Title: The Waitress Was New
Author: Dominique Fabre
Pages: 117


Pierre is a bartender, a sweet man who has almost reached the age at which he could retire. He loves what he does, it is what he lives for and how he breathes. This book humble, yet so triumphant and full of life at the same time! It is very real, no huge ups and downs, no drum rolls, no brass bands. It is just what the author Dominique Fabre has intended: plain, simple, beautiful. He aims to share the life of a person on the margins, or someone that would not usually be interesting enough to write about, someone who you may not even notice. For some reason it feels like he could have chosen me or you in choosing Pierre, it is a person that is not worthy, and yet he never says that he is. It's pureness is very attractive.

The Waitress Was New drives the reader a desire to know this raw individual, Pierre. To learn more about him and his situation, and what will become of him in the end. The novel is human, and real and is not full of dramatic effect moments or overly sentimental junk.
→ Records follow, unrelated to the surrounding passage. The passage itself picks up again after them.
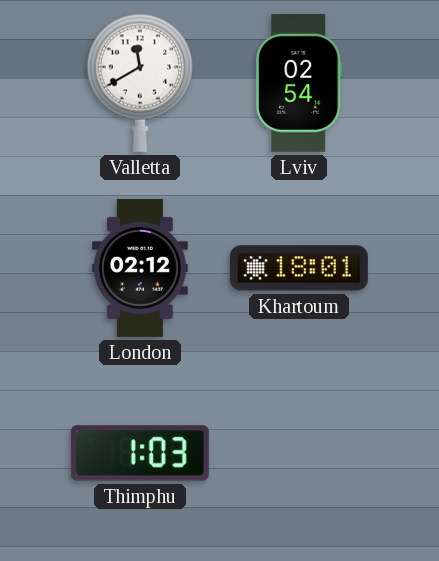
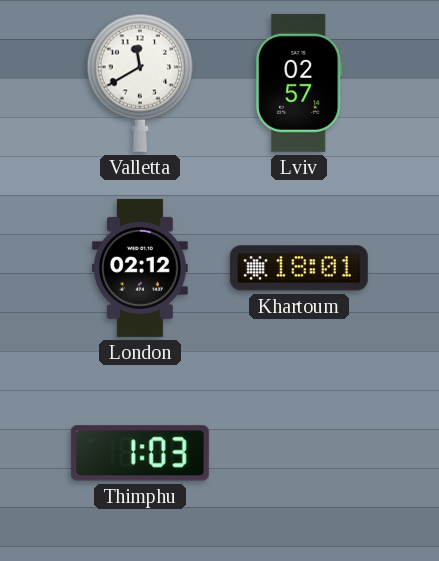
Lviv: 02:54 -> 02:57
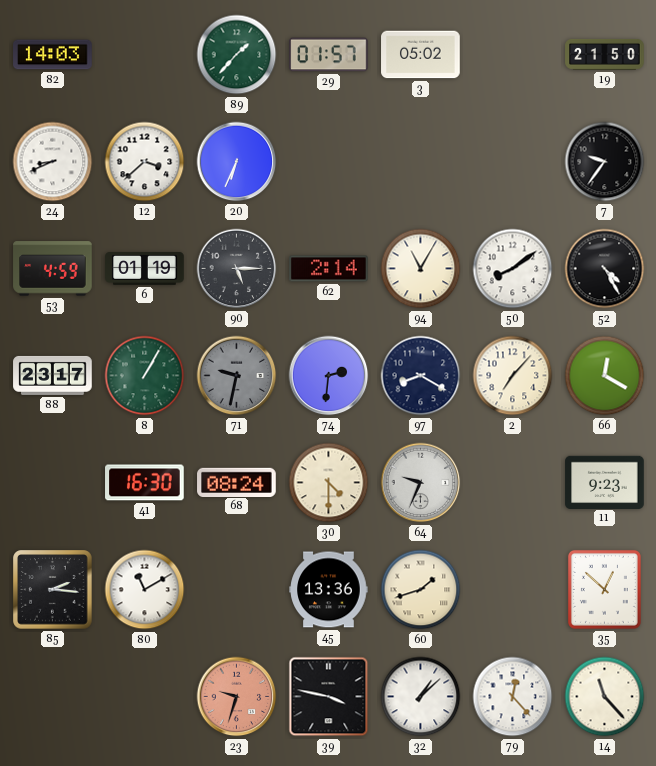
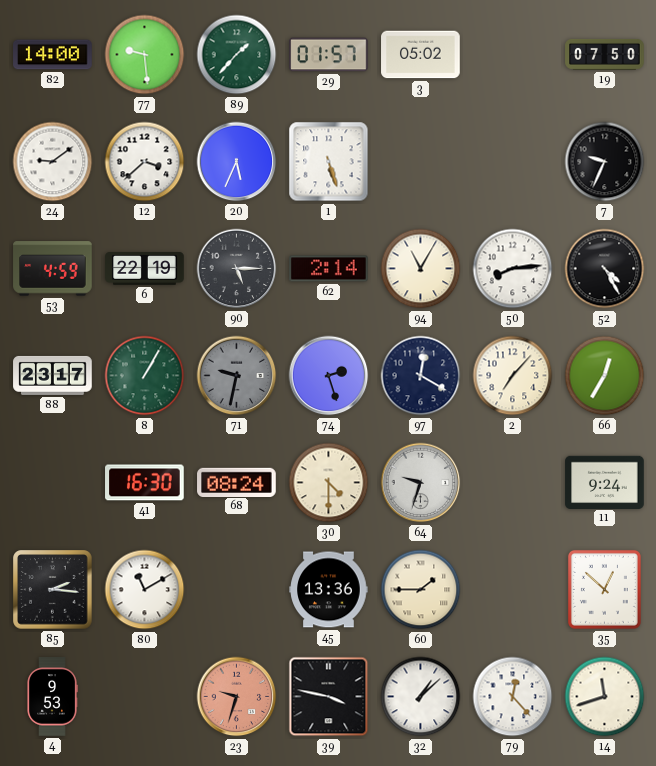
82: 14:03 -> 14:00
77: none -> 9:29
19: 21:50 -> 07:50
24: 8:41 -> 9:09
20: 6:34 -> 5:34
1: none -> 5:27
7: 9:36 -> 9:34
6: 01:19 -> 22:19
50: 8:09 -> 8:14
74: 2:31 -> 2:27
97: 8:20 -> 12:20
66: 12:20 -> 12:35
64: 9:34 -> 9:33
11: 9:23 -> 9:24
60: 1:42 -> 1:45
4: none -> 9:53
14: 11:23 -> 11:42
It is a story of a regular bartender, in a regular place, doing regular things. It is the way that Fabre conveys it all that is interesting...you dive down deep and come up with your fists full, and at the end of this novel he leaves you wishing for more, but knowing at the same time that it was the way it should be.
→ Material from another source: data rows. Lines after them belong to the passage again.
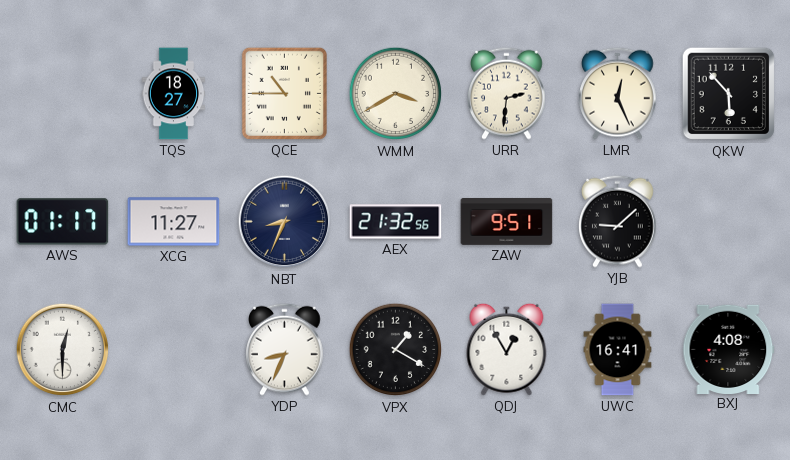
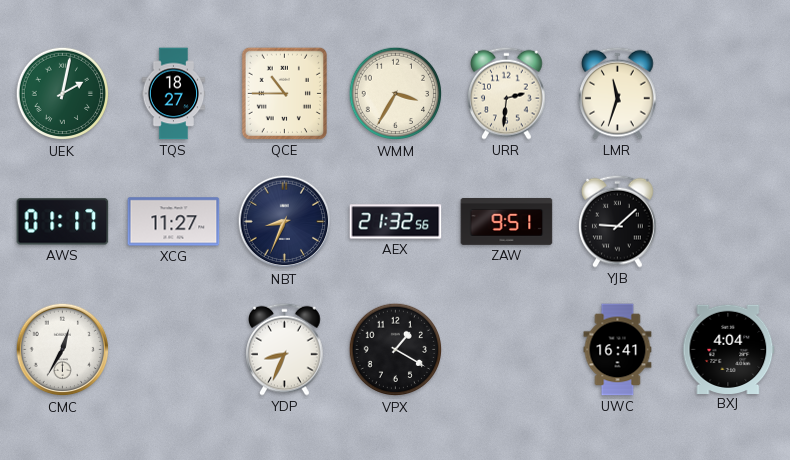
UEK: none -> 2:02
WMM: 3:40 -> 3:35
LMR: 12:26 -> 11:33
QKW: 5:53 -> none
CMC: 12:30 -> 12:35
QDJ: 12:55 -> none
BXJ: 4:08 -> 4:04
For the full 117 pages I was engulfed in reading this book it is so full of heart and personality. I am always more interested in the books that are about people that seem real to me and this is definitely one of those. It is about people-watching, living, loving, dying, old age, changes and sticking through it. I loved it. Here are some quotes for you that I thought were really great:

"I'm a fixture around here, people realize that. I served a few beers, brought the school kids their coffee, two coffees plus three glasses of water, and the girl greeted me with a peck on the cheek" (p. 16).

"I don't look outside too much because everything that matters to me in life always ends up sitting down at my bar, but just then I had a feeling, and I looked out toward the street. Yes, it was going to rain" (p. 22).
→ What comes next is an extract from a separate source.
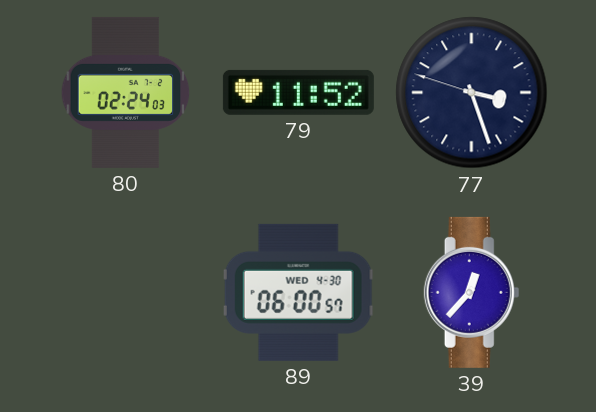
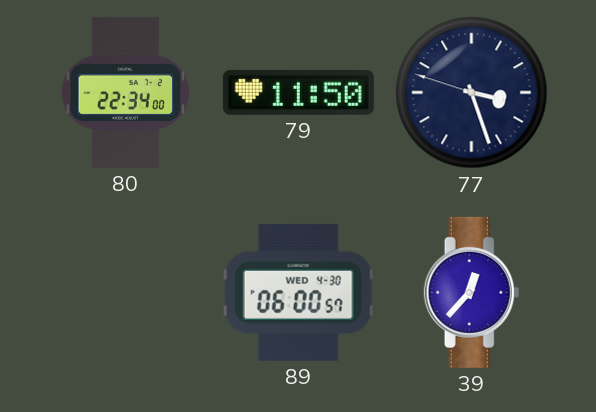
80: 02:24 -> 22:34
79: 11:52 -> 11:50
" I get off at seven but I'm never a stickler about leaving on time, what have I got to do at home? I'm just a barman, and the longer I stay on the more life goes by in the best possible way. So there we are" (p. 38).

"They come and go, for the most part. Let the world turn around us, beyond our spotless bars, in the end every day will be carefully wiped away to make room for the next. That's why I make myself watch the late-night news on Channel 3, you can't just forget everything, after all" (p. 98).